CHAPTER IX
Naida, early one afternoon, a few days after the dinner at Belgrave Square, raised herself on one elbow from the sofa on which she was resting, glanced at the roses and the card which the maid had presented for her inspection, and waved them impatiently away.
“The gentleman waits,” the woman reminded her.
Naida glanced out of the window across a dull and apparently uninviting prospect of roofs and chimneys, to where in the background a faint line of silver and a wheeling flock of sea gulls became dimly visible through the branches of the distant trees. The window itself was flung wide open, but the slowly moving air had little of freshness in it. Sparrows twittered around the window-sill, and a little patch of green shone out from the Embankment Gardens. The radiance of spring here found few opportunities.
“The gentleman waits,” the serving woman repeated stolidly, speaking in her native Russian.
“You can show him up,” her mistress replied a little wearily.
Immelan entered, a few moments later, spruce and neat in a well-fitting grey suit, and carrying a grey Homburg hat. He was redolent of soaps and perfumes. His step was buoyant, almost jaunty, yet in his blue eyes, as he bent over the hand of the woman upon whom he had come to call, lurked something of the disquietude which, notwithstanding his most strenuous efforts, was beginning to assert itself.
“You make me very happy, my dear Naida,” he began, “that you receive me thus so informally. Your good father is smoking in the lounge. He bade me come up.”
She beckoned him to a seat.
“A thousand thanks for your flowers, my friend,” she said. “Now tell me why you are possessed to see me at this untimely hour. I always rest for a time after luncheon, and I am only here because the sunshine filled my room and made me restless.”
“There is a little matter of news,” he announced slowly. “I thought it might interest you. I hoped it would.”
She turned her head and looked at him.
“News?” she repeated. “News from you means only one thing. Is it good or bad?”
“It is good,” he replied, “because it saves me a long and tedious journey, because it saves me also from a separation which I should have found detestable.”

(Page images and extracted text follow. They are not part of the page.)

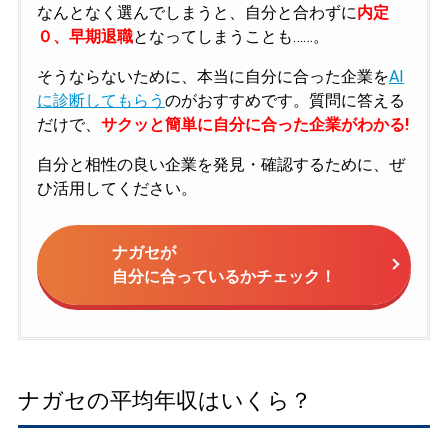
なんとなく選んでしまうと、自分と合わずに
内定
０、早期退職
となってしまうことも……。
そうならないために、本当に自分に合った企業を
AI
に診断してもらう
のがおすすめです。質問に答える
だけで、
サクッと簡単に自分に合った企業がわかる!
自分と相性の良い企業を発見・確認するために、ぜ
ひ活用してください。
ナガセが
自分に合っているかチェック！
ナガセの平均年収はいくら？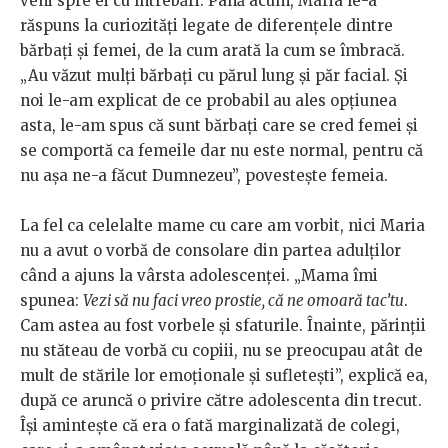
veni spre ei cu întrebări. Până acum, Maria le-a
răspuns la curiozități legate de diferențele dintre
bărbați și femei, de la cum arată la cum se îmbracă.
„Au văzut mulți bărbați cu părul lung și păr facial. Și
noi le-am explicat de ce probabil au ales opțiunea
asta, le-am spus că sunt bărbați care se cred femei și
se comportă ca femeile dar nu este normal, pentru că
nu așa ne-a făcut Dumnezeu”, povestește femeia.
La fel ca celelalte mame cu care am vorbit, nici Maria
nu a avut o vorbă de consolare din partea adulților
când a ajuns la vârsta adolescenței. „Mama îmi
spunea:
Vezi să nu faci vreo prostie, că ne omoară tac’tu
.
Cam astea au fost vorbele și sfaturile. Înainte, părinții
nu stăteau de vorbă cu copiii, nu se preocupau atât de
mult de stările lor emoționale și sufletești”, explică ea,
după ce aruncă o privire către adolescenta din trecut.
Își amintește că era o fată marginalizată de colegi,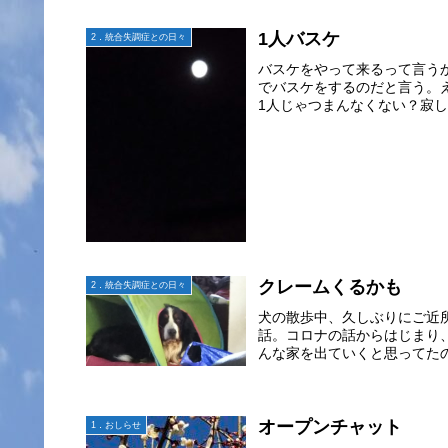
1人バスケ
2．統合失調症との日々
バスケをやって来るって言う
でバスケをするのだと言う。
1人じゃつまんなくない？寂し
クレームくるかも
2．統合失調症との日々
犬の散歩中、久しぶりにご近
話。コロナの話からはじまり
んな家を出ていくと思ってたの
オープンチャット
1．おしらせ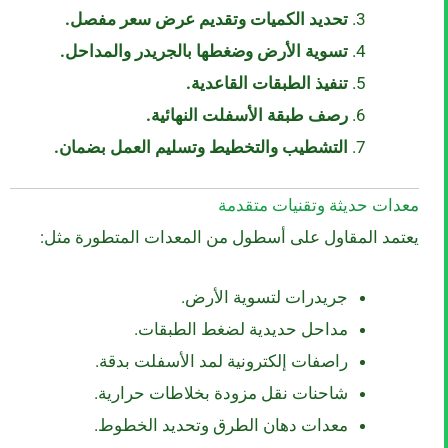
تحديد الكميات وتقديم عرض سعر مفصل.
تسوية الأرض وضغطها بالجريدر والمداحل.
تنفيذ الطبقات القاعدية.
رصف طبقة الأسفلت النهائية.
التشطيب والتخطيط وتسليم العمل بضمان.
معدات حديثة وتقنيات متقدمة
يعتمد المقاول على أسطول من المعدات المتطورة مثل:
جريدرات لتسوية الأرض.
مداحل حديدية لضغط الطبقات.
راصفات إلكترونية لمد الأسفلت بدقة.
شاحنات نقل مزودة بخلاطات حرارية.
معدات دهان الطرق وتحديد الخطوط.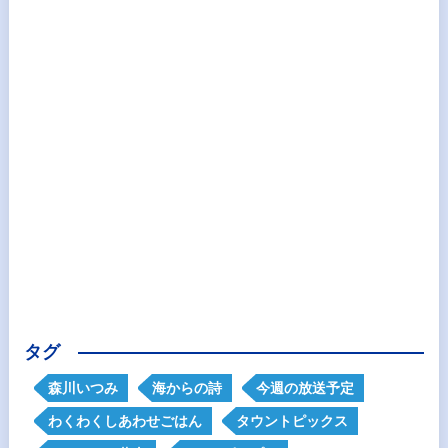
タグ
森川いつみ
海からの詩
今週の放送予定
わくわくしあわせごはん
タウントピックス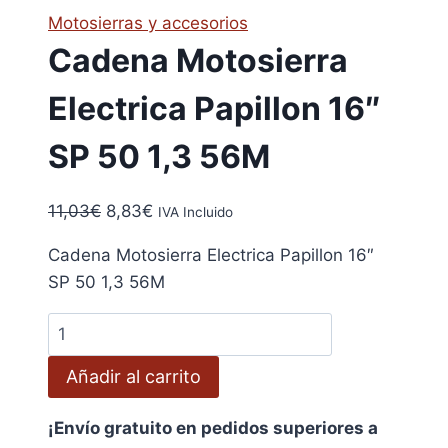
Motosierras y accesorios
Cadena Motosierra
Electrica Papillon 16″
SP 50 1,3 56M
El
El
11,03
€
8,83
€
IVA Incluido
precio
precio
Cadena Motosierra Electrica Papillon 16″
original
actual
SP 50 1,3 56M
era:
es:
11,03€.
8,83€.
Cadena
Motosierra
Añadir al carrito
Electrica
Papillon
¡Envío gratuito en pedidos superiores a
16"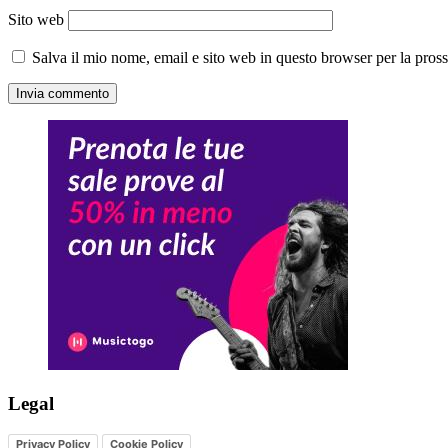
Sito web
Salva il mio nome, email e sito web in questo browser per la pro
Legal
Privacy Policy
Cookie Policy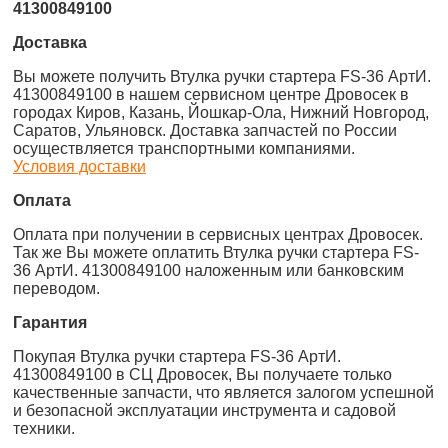
41300849100
Доставка
Вы можете получить Втулка ручки стартера FS-36 АртИ.
41300849100 в нашем сервисном центре Дровосек в
городах Киров, Казань, Йошкар-Ола, Нижний Новгород,
Саратов, Ульяновск. Доставка запчастей по России
осуществляется транспортными компаниями.
Условия доставки
Оплата
Оплата при получении в сервисных центрах Дровосек.
Так же Вы можете оплатить Втулка ручки стартера FS-
36 АртИ. 41300849100 наложенным или банковским
переводом.
Гарантия
Покупая Втулка ручки стартера FS-36 АртИ.
41300849100 в СЦ Дровосек, Вы получаете только
качественные запчасти, что является залогом успешной
и безопасной эксплуатации инструмента и садовой
техники.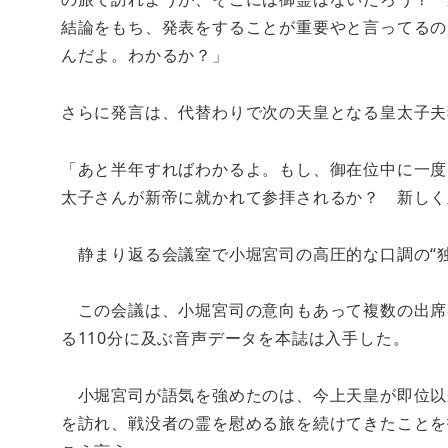
結論をもち、発表をすることが重要やと言ってるの
んだよ。わかるか？」
さらに発言は、代替わりで次の天皇となる皇太子夫
「あと半年すればわかるよ。もし、御在位中に一度
太子さんが新帝に就かれて参拝されるか？ 新しく
静まり返る会議室で小堀宮司の高圧的な口調の“独
この会議は、小堀宮司の意向もあって複数の出席
る110分に及ぶ音声データを本誌は入手した。
小堀宮司が語気を強めたのは、今上天皇が即位以
を訪れ、戦没者の霊を慰める旅を続けてきたことを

“Your journey to China, then, is abandoned?”
“It is rendered unnecessary. Prince Shan has decided after all to adhere to his original plan and come to Europe.”
“You are sure?”
“I have an official intimation,” he replied. “I may probably have to go to Paris, but no farther. It is even possible that I might leave to-night.”
She was genuinely interested.
“There is no one in the whole world,” she declared, “whom I have wanted to meet so much as Prince Shan.”
“You will not be disappointed,” he promised her. “There is no one like him. When he enters the room, you know that you are in the presence of a great man. The three of us together! Naida, we will remake the map of the world.”